Morts de George Floyd et d’Adama Traoré : « Je ne pense pas que cela se compare », juge Hubert Védrine

Hubert Védrine était l’invité de la matinale de Guillaume Durand ce mercredi 3 juin. L’ancien ministre des Affaires étrangères a jugé que les Etats-Unis étaient à la fois « un pays développé » et « un pays du tiers-monde violent ». Les mouvements de protestation, qui font suite à la mort de George Floyd, pourraient empêcher la réélection de Donald Trump, si « cela peut conduire les noirs à voter massivement pour Joe Biden ». Interrogé sur le plan de relance européen, l’ancien diplomate a prédit que « la proposition d’Angela Merkel et d’Emmanuel Macron ne va pas être acceptée telle quelle par les vingt-sept ».
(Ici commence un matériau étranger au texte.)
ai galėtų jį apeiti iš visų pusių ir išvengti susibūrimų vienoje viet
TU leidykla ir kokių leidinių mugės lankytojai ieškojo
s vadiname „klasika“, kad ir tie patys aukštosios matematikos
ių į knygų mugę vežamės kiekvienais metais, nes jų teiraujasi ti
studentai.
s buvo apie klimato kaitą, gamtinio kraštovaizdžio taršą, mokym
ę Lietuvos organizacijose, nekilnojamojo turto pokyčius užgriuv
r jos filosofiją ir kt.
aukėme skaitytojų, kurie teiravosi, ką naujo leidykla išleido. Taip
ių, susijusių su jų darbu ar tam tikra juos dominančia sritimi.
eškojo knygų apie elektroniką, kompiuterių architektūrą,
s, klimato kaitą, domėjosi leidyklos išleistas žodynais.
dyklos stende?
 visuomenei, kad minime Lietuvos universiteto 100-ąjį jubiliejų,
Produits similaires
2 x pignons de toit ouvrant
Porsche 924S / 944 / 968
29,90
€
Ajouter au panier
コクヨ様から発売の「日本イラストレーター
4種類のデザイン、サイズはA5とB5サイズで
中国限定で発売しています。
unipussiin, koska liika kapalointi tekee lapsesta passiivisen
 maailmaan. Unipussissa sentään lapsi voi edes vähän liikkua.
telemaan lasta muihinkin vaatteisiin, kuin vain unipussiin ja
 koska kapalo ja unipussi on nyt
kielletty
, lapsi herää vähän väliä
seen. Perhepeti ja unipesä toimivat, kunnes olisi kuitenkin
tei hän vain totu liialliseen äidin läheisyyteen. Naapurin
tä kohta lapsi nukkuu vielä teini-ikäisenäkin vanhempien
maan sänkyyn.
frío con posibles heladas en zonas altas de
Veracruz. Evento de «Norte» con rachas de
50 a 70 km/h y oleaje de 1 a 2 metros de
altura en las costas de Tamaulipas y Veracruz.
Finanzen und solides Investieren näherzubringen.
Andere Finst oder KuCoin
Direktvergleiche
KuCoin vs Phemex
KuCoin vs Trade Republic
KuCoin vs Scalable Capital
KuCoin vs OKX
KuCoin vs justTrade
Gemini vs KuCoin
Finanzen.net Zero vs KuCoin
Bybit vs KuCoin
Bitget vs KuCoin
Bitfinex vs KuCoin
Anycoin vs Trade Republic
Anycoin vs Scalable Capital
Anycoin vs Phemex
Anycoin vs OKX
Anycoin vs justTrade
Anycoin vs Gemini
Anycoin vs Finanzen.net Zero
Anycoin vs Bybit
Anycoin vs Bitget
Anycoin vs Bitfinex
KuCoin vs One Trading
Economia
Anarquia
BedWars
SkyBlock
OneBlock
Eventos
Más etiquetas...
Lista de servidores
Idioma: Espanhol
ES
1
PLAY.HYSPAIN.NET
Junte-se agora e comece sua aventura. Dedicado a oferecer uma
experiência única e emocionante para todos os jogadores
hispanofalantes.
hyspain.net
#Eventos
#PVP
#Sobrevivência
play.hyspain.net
« On a oublié que les Etats-Unis sont un pays intrinsèquement violent », pour Hubert Védrine

« Je ne pense pas que cela se compare ». Hubert Védrine a jugé ce matin que rien de tangible ne rapprochait la mort de George Floyd aux Etats-Unis à celle, en France, d’Adama Traoré, le jeune homme décédé lors de son interpellation par des gendarmes en 2016. Une manifestation non déclarée, qui dénonçait les violences policières, a rassemblé hier à Paris près de 20.000 personnes et ne cachait pas sa proximité avec les motivations des mouvements de protestation américains. Seulement pour Hubert Védrine, « on ne peut pas comparer le fonctionnement des polices en France, en Italie ou en Allemagne » avec celui des forces de l’ordre outre-Atlantique.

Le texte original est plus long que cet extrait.